▶ Page-level text extractions
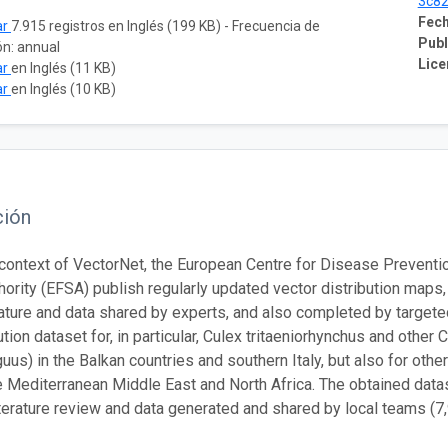
3c8
Fech
ar
7.915 registros en Inglés (199 KB) - Frecuencia de
Publ
ón: annual
Lice
ar
en Inglés (11 KB)
ar
en Inglés (10 KB)
ción
 context of VectorNet, the European Centre for Disease Prevent
hority (EFSA) publish regularly updated vector distribution map
erature and data shared by experts, and also completed by targete
ution dataset for, in particular, Culex tritaeniorhynchus and other
uus) in the Balkan countries and southern Italy, but also for othe
e Mediterranean Middle East and North Africa. The obtained datas
iterature review and data generated and shared by local teams (7,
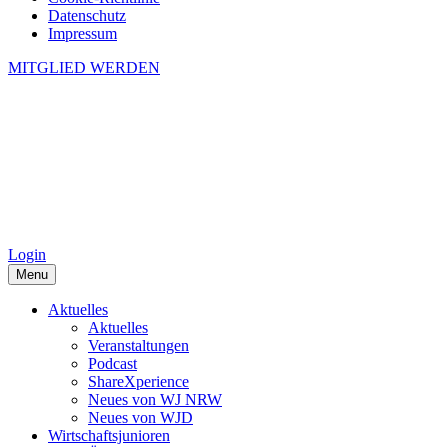
Datenschutz
Impressum
MITGLIED WERDEN
Login
Menu
Aktuelles
Aktuelles
Veranstaltungen
Podcast
ShareXperience
Neues von WJ NRW
Neues von WJD
Wirtschaftsjunioren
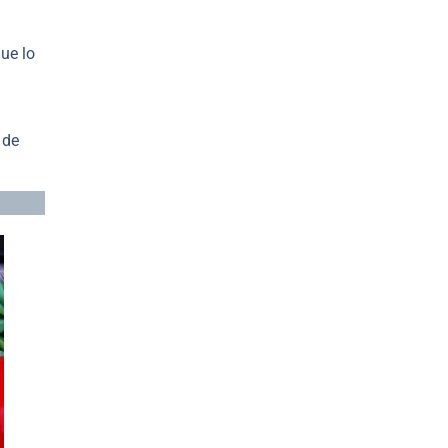
ue lo
 de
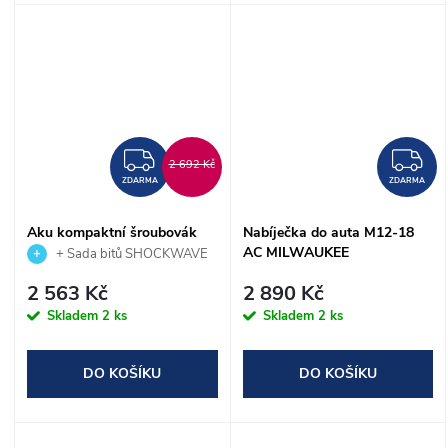
ZDARMA
Z
2 692 Kč
ZDARMA
ZDARMA
Aku kompaktní šroubovák
Nabíječka do auta M12-18
M12 BD-0, MILWAUKEE
AC MILWAUKEE
+ Sada bitů SHOCKWAVE
(4933441910)
(4932459205)
IMPACT DUTY 15ks,
2 563 Kč
2 890 Kč
MILWAUKEE (4932430904)
Skladem
2 ks
Skladem
2 ks
zdarma
DO KOŠÍKU
DO KOŠÍKU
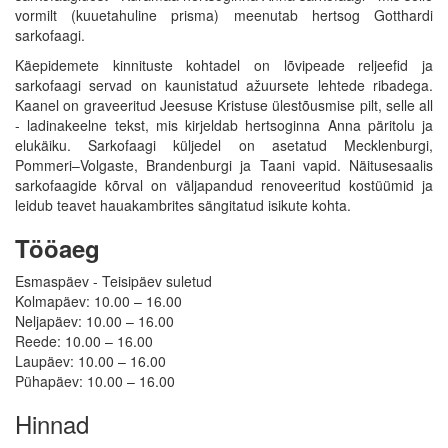
vormilt (kuuetahuline prisma) meenutab hertsog Gotthardi
sarkofaagi.
Käepidemete kinnituste kohtadel on lõvipeade reljeefid ja
sarkofaagi servad on kaunistatud ažuursete lehtede ribadega.
Kaanel on graveeritud Jeesuse Kristuse ülestõusmise pilt, selle all
- ladinakeelne tekst, mis kirjeldab hertsoginna Anna päritolu ja
elukäiku. Sarkofaagi küljedel on asetatud Mecklenburgi,
Pommeri–Volgaste, Brandenburgi ja Taani vapid. Näitusesaalis
sarkofaagide kõrval on väljapandud renoveeritud kostüümid ja
leidub teavet hauakambrites sängitatud isikute kohta.
Tööaeg
Esmaspäev - Teisipäev suletud
Kolmapäev: 10.00 – 16.00
Neljapäev: 10.00 – 16.00
Reede: 10.00 – 16.00
Laupäev: 10.00 – 16.00
Pühapäev: 10.00 – 16.00
Hinnad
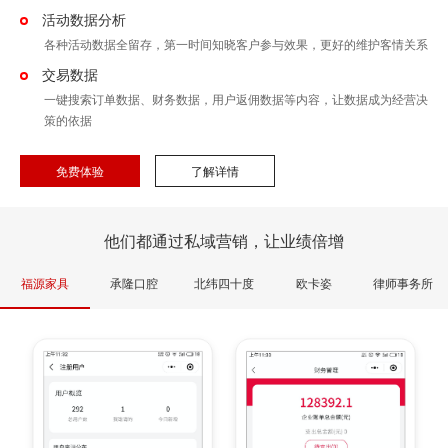
活动数据分析
各种活动数据全留存，第一时间知晓客户参与效果，更好的维护客情关系
交易数据
一键搜索订单数据、财务数据，用户返佣数据等内容，让数据成为经营决
策的依据
免费体验
了解详情
他们都通过私域营销，让业绩倍增
福源家具
承隆口腔
北纬四十度
欧卡姿
律师事务所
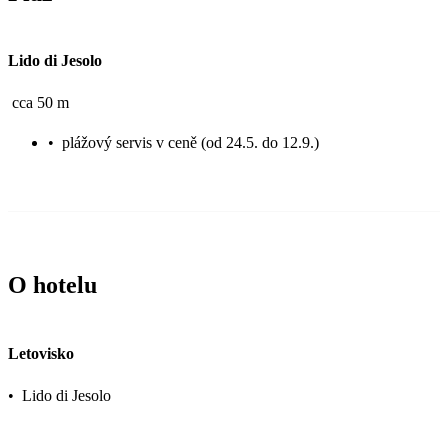
Lido di Jesolo
cca 50 m
•
plážový servis v ceně (od 24.5. do 12.9.)
O hotelu
Letovisko
•
Lido di Jesolo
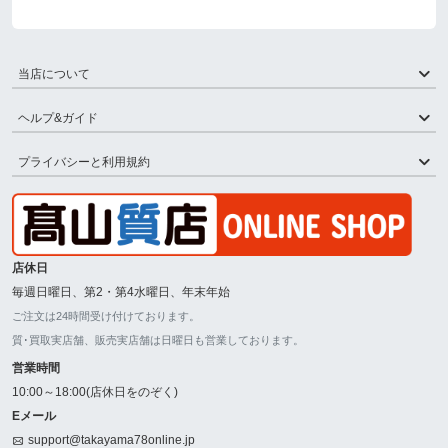
当店について
ヘルプ&ガイド
プライバシーと利用規約
店休日
毎週日曜日、第2・第4水曜日、年末年始
ご注文は24時間受け付けております。
質･買取実店舗、販売実店舗は日曜日も営業しております。
営業時間
10:00～18:00(店休日をのぞく)
Eメール
support@takayama78online.jp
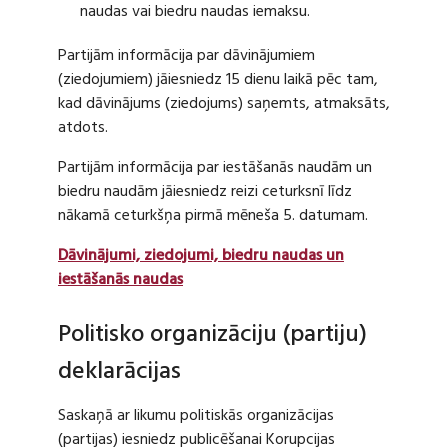
naudas vai biedru naudas iemaksu.
Partijām informācija par dāvinājumiem
(ziedojumiem) jāiesniedz 15 dienu laikā pēc tam,
kad dāvinājums (ziedojums) saņemts, atmaksāts,
atdots.
Partijām informācija par iestāšanās naudām un
biedru naudām jāiesniedz reizi ceturksnī līdz
nākamā ceturkšņa pirmā mēneša 5. datumam.
Dāvinājumi, ziedojumi, biedru naudas un
iestāšanās naudas
Politisko organizāciju (partiju)
deklarācijas
Saskaņā ar likumu politiskās organizācijas
(partijas) iesniedz publicēšanai Korupcijas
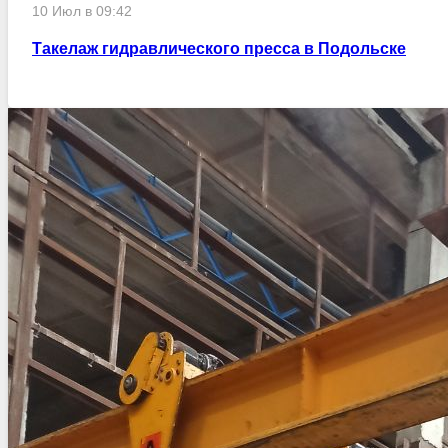
10 Июл в 09:42
Такелаж гидравлического пресса в Подольске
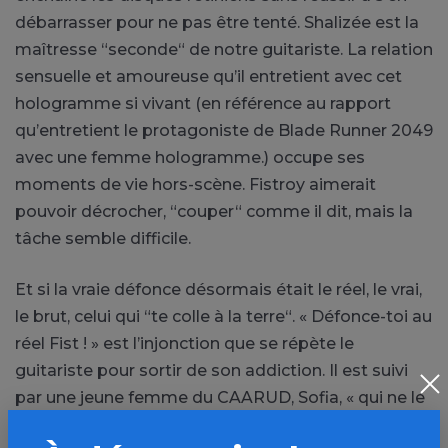
débarrasser pour ne pas être tenté. Shalizée est la
maîtresse “seconde“ de notre guitariste. La relation
sensuelle et amoureuse qu’il entretient avec cet
hologramme si vivant (en référence au rapport
qu’entretient le protagoniste de Blade Runner 2049
avec une femme hologramme.) occupe ses
moments de vie hors-scène. Fistroy aimerait
pouvoir décrocher, “couper“ comme il dit, mais la
tâche semble difficile.
Et si la vraie défonce désormais était le réel, le vrai,
le brut, celui qui “te colle à la terre“. « Défonce-toi au
réel Fist ! » est l’injonction que se répète le
guitariste pour sortir de son addiction. Il est suivi
par une jeune femme du CAARUD, Sofia, « qui ne le
juge pas, qui l’aime bien… ». Mais pour se défoncer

▶ PROBLEM TO SOLVE
Work out how many lines of the entries hold the word "réel", and write only that figure.

▶ SOLUTION
2